RFR(s): 8144219: [posix] Remove redundant code around os::print_siginfo()
Thomas Stüfe
thomas.stuefe at gmail.com
Fri Dec 11 11:37:11 UTC 2015
Hi David,
...
>
>> On Solaris I found a curious behaviour, btw: there, when sending
>> synchronous error signals from the outside via kill (e.g. kill -fpe
>> <pid>), the vm immediately crashes with "Segmentation fault" as if no
>> signal handler were installed. On Linux (and afaik other Unices), there
>> is no difference between an internally generated and an externally sent
>> synchronous signal - in both cases our signal handler jumps in an
>> produces an hs-err pid. The only difference is that the si_code is
>> different.
>>
>> I tested this with and without my change, both sides behave the same, so
>> I think this is a Solaris speciality. Curious, nonetheless.
>>
>
> Does it depend on which thread actually has the signal delivered to it?
>
>
Don't know. I do not know which thread gets the signal delivered.

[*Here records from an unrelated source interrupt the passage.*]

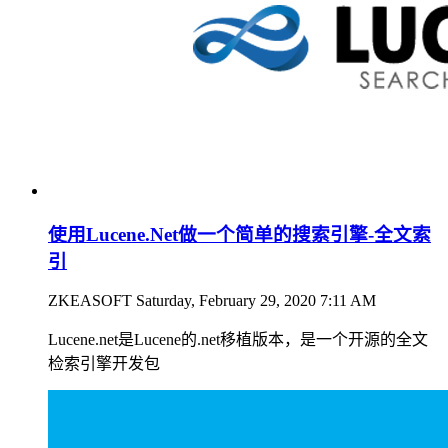
使用Lucene.Net做一个简单的搜索引擎-全文索
引
ZKEASOFT
Saturday, February 29, 2020 7:11 AM
Lucene.net是Lucene的.net移植版本，是一个开源的全文
检索引擎开发包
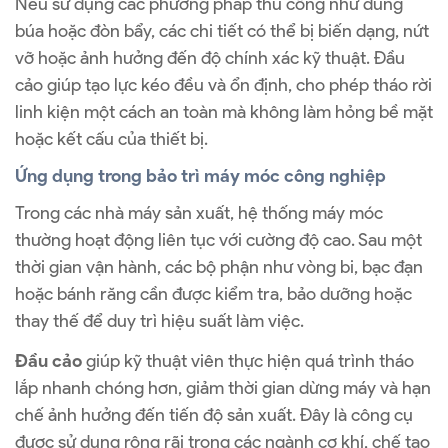
Nếu sử dụng các phương pháp thủ công như dùng
búa hoặc đòn bẩy, các chi tiết có thể bị biến dạng, nứt
vỡ hoặc ảnh hưởng đến độ chính xác kỹ thuật. Đầu
cảo giúp tạo lực kéo đều và ổn định, cho phép tháo rời
linh kiện một cách an toàn mà không làm hỏng bề mặt
hoặc kết cấu của thiết bị.
Ứng dụng trong bảo trì máy móc công nghiệp
Trong các nhà máy sản xuất, hệ thống máy móc
thường hoạt động liên tục với cường độ cao. Sau một
thời gian vận hành, các bộ phận như vòng bi, bạc đạn
hoặc bánh răng cần được kiểm tra, bảo dưỡng hoặc
thay thế để duy trì hiệu suất làm việc.
Đầu cảo
giúp kỹ thuật viên thực hiện quá trình tháo
lắp nhanh chóng hơn, giảm thời gian dừng máy và hạn
chế ảnh hưởng đến tiến độ sản xuất. Đây là công cụ
được sử dụng rộng rãi trong các ngành cơ khí, chế tạo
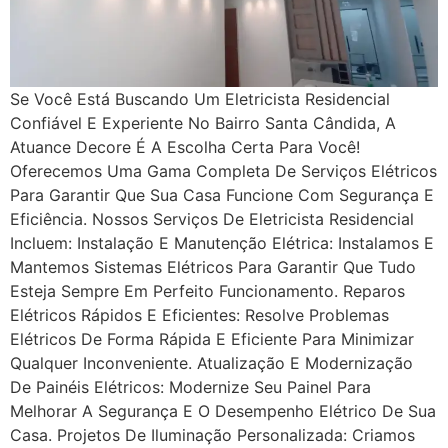
Se Você Está Buscando Um Eletricista Residencial
Confiável E Experiente No Bairro Santa Cândida, A
Atuance Decore É A Escolha Certa Para Você!
Oferecemos Uma Gama Completa De Serviços Elétricos
Para Garantir Que Sua Casa Funcione Com Segurança E
Eficiência. Nossos Serviços De Eletricista Residencial
Incluem: Instalação E Manutenção Elétrica: Instalamos E
Mantemos Sistemas Elétricos Para Garantir Que Tudo
Esteja Sempre Em Perfeito Funcionamento. Reparos
Elétricos Rápidos E Eficientes: Resolve Problemas
Elétricos De Forma Rápida E Eficiente Para Minimizar
Qualquer Inconveniente. Atualização E Modernização
De Painéis Elétricos: Modernize Seu Painel Para
Melhorar A Segurança E O Desempenho Elétrico De Sua
Casa. Projetos De Iluminação Personalizada: Criamos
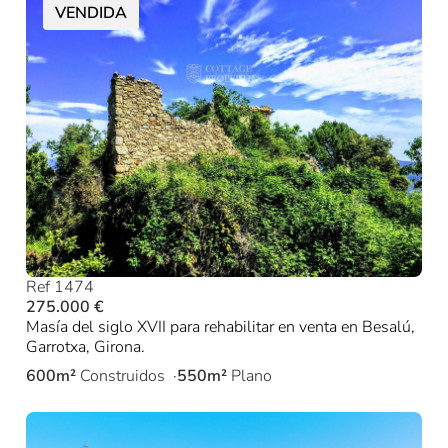
VENDIDA
Ref 1474
275.000 €
Masía del siglo XVII para rehabilitar en venta en Besalú,
Garrotxa, Girona.
600m²
Construidos
550m²
Plano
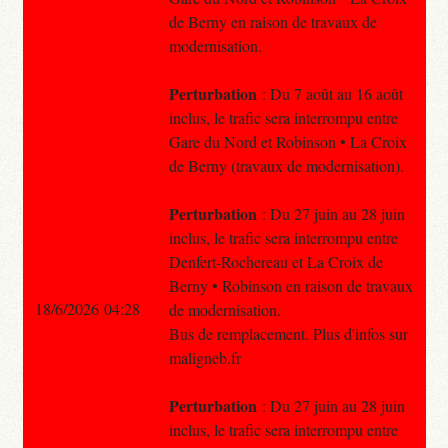
de Berny en raison de travaux de
modernisation.
Perturbation
: Du 7 août au 16 août
inclus, le trafic sera interrompu entre
Gare du Nord et Robinson • La Croix
de Berny (travaux de modernisation).
Perturbation
: Du 27 juin au 28 juin
inclus, le trafic sera interrompu entre
Denfert-Rochereau et La Croix de
Berny • Robinson en raison de travaux
18/6/2026 04:28
de modernisation.
Bus de remplacement. Plus d'infos sur
maligneb.fr
Perturbation
: Du 27 juin au 28 juin
inclus, le trafic sera interrompu entre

But you are right, that could be the reason. The signal could be masked out
for the thread, and the signal is a synchronous error signal. Which would
make the OS to immediately abort the process.
..Thomas
> David
>
> Thanks, Thomas
>>
>>
>> On Fri, Dec 11, 2015 at 2:49 AM, David Holmes <david.holmes at oracle.com
>> <mailto:david.holmes at oracle.com>> wrote:
>>
>> Hi Thomas,
>>
>> This all looks fine to me - just some minor nits below :). I'm
>> running this through JPRT to see if everything works okay. Still
>> need a second reviewer of course.
>>
>> Nit: I find the notation:
>>
>> const /* real-type */ void* siginfo
>>
>> somewhat distracting - especially when we see siginfo being cast to
>> the correct type within the next two lines.
>>
>> ---
>>
>> src/os/posix/vm/os_posix.cpp
>>
>> Nit: os->print(" (me)"); me -> current process ?
>>
>> ---
>>
>> src/share/vm/utilities/vmError.cpp
>>
>> Nit: CDS. -> CDS archive.
>>
>> ---
>>
>> src/share/vm/utilities/vmError.hpp
>>
>> Nit: CDS store -> CDS archive
>>
>>
>> Thanks,
>> David
>>
>> On 10/12/2015 12:22 AM, Thomas Stüfe wrote:
>>
>> Hi David,
>>
>> thanks for the review!
>>
>> my new webrev:
>>
>> http://cr.openjdk.java.net/~stuefe/webrevs/8144219-posix-os-print_siginfo/webrev.02/webrev/
>>
>> On Tue, Dec 8, 2015 at 7:57 AM, David Holmes
>> <david.holmes at oracle.com <mailto:david.holmes at oracle.com>
>> <mailto:david.holmes at oracle.com
>>
>> <mailto:david.holmes at oracle.com>>> wrote:
>>
>> Hi Thomas,
>>
>> Sorry for the delay.
>>
>> On 30/11/2015 8:03 PM, Thomas Stüfe wrote:
>>
>> Hi all,
>>
>> please review this small change:
>>
>>
>> Maybe not so small :)
>>
>>
>> Well. I did name it (s), not (xxs) :)
>>
>>
>>
>> Webrev:
>>
>> http://cr.openjdk.java.net/~stuefe/webrevs/8144219-posix-os-print_siginfo/webrev.00/webrev/
>> Bug Report:
>> https://bugs.openjdk.java.net/browse/JDK-8144219
>>
>> This is mainly a cleanup change for posix platforms. It
>> gets rid of
>> multiple copies of os::print_siginfo() in favour of the
>> central
>> os::Posix::print_siginfo() in os_posix.cpp.
>>
>>
>> Something seems not right. Currently vmError calls
>> os::print_siginfo, and the per-posix-platform
>> os::print_siginfo then
>> call os::Posix::print_siginfo_brief. And now you have
>> os::Posix::print_siginfo in os_posix.cpp, but that should be
>> os::print_siginfo - no Posix namespace ??
>>
>>
>> There is os::print_siginfo(outputStream*, void*), for which
>> exist two
>> implementations, one for Windows, one for Posix. In my first
>> webrev I
>> also kept os::Posix::print_siginfo(outputStream*, siginfo_t*),
>> because I
>> wanted a version which takes a real siginfo_t*.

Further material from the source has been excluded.